El médico terminó de revisarla y habló con una seriedad que heló la sala:
—Por suerte la trajeron a tiempo. Esta chica tiene la salud demasiado frágil. Allá afuera el calor está cerca de los cuarenta grados; si se hubieran tardado más, le habría dado un golpe de calor. Eso sí puede ser mortal.
Hizo una pausa, revisando los insumos.
—Voy a ponerle una inyección para bajarle la temperatura.
Karina, aun medio inconsciente, alcanzó a entender y de inmediato trató de resistirse:
—No... no quiero inyección... puedo tomar agua de hierbas...
—Nada de eso —le cortó el médico con firmeza—. Ya tienes casi cuarenta de fiebre, solo con la inyección baja la temperatura rápido. Si te seguimos esperando, hasta convulsiones te pueden dar.
Sin darle opción, el médico se fue a preparar la inyección y le indicó a Lázaro:
—Dale el medicamento para la fiebre mientras tanto.
Lázaro la acomodó con cuidado, apoyándola en su pecho, y la ayudó a tomar el jarabe. Karina, aún adormilada, tragó el líquido sin ganas, un leve temblor recorriéndole el cuerpo.
Al poco rato, el médico volvió con la jeringa en la mano, pero, tras pensarlo un segundo, volteó para mirar a Lázaro.
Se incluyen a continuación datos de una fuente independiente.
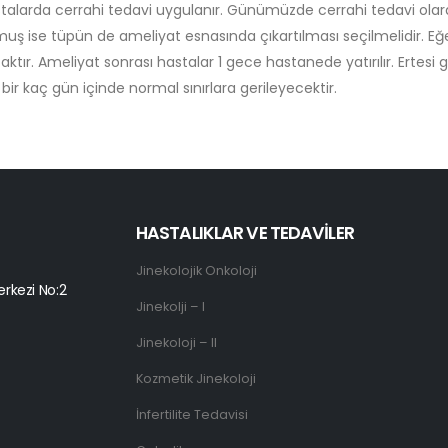
alarda cerrahi tedavi uygulanır. Günümüzde cerrahi tedavi olarak 
 ise tüpün de ameliyat esnasında çıkartılması seçilmelidir. Eğer 
ktır. Ameliyat sonrası hastalar 1 gece hastanede yatırılır. Ertesi 
ir kaç gün içinde normal sınırlara gerileyecektir.
HASTALIKLAR VE TEDAVİLER
Jinekolojik Onkoloji
rkezi No:2
Jinekolji – I
Jinekoloji – II
Kozmetik Jinekoloji
İnfertilite Tedavisi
—¿Por qué no la inyectas tú?
Lázaro guardó silencio, sin moverse.
El médico lo miró de reojo, con una mezcla de picardía y autoridad.
—¿Qué pasa? Es tu esposa, no es una extraña. Además, cuando te enseñé primeros auxilios, eras más hábil con la aguja que las enfermeras de aquí.
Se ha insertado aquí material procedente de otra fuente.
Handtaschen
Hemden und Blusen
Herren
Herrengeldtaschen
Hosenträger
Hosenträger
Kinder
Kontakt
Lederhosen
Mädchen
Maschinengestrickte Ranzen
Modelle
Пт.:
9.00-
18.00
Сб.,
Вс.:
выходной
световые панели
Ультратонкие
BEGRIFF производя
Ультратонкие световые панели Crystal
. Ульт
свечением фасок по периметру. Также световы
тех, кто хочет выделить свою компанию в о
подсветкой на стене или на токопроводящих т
Se acercó aún más, bajando la voz:
—Si yo, viejo, me quedo aquí, cuando despierte se va a sentir incómoda. Mejor tú.
Sin más, le puso la jeringa y el algodón en la mano y salió caminando, silbando, como si nada.
La enfermería quedó en absoluto silencio.
...
Lázaro miró a la mujer que tenía entre brazos, con la fiebre tan alta que apenas y reaccionaba, y supo que no podía seguir esperando.
Con sumo cuidado la giró, haciéndola recostar boca abajo en la camilla.
El vestido ligero dejaba ver un short negro, pegadito, que resaltaba sus curvas. Por un momento, la mirada de Lázaro se detuvo ahí, notando detalles que no debería en esa situación.
Tragó saliva y, con manos firmes, bajó un poco la prenda, dejando expuesta una franja de piel tan blanca y suave que casi parecía de porcelana.
Pasó el algodón con alcohol y, sin titubear, aplicó la inyección.
—Hmmm...
Karina gimió débilmente, encogiéndose por reflejo.
De inmediato, Lázaro sostuvo sus piernas con suavidad firme.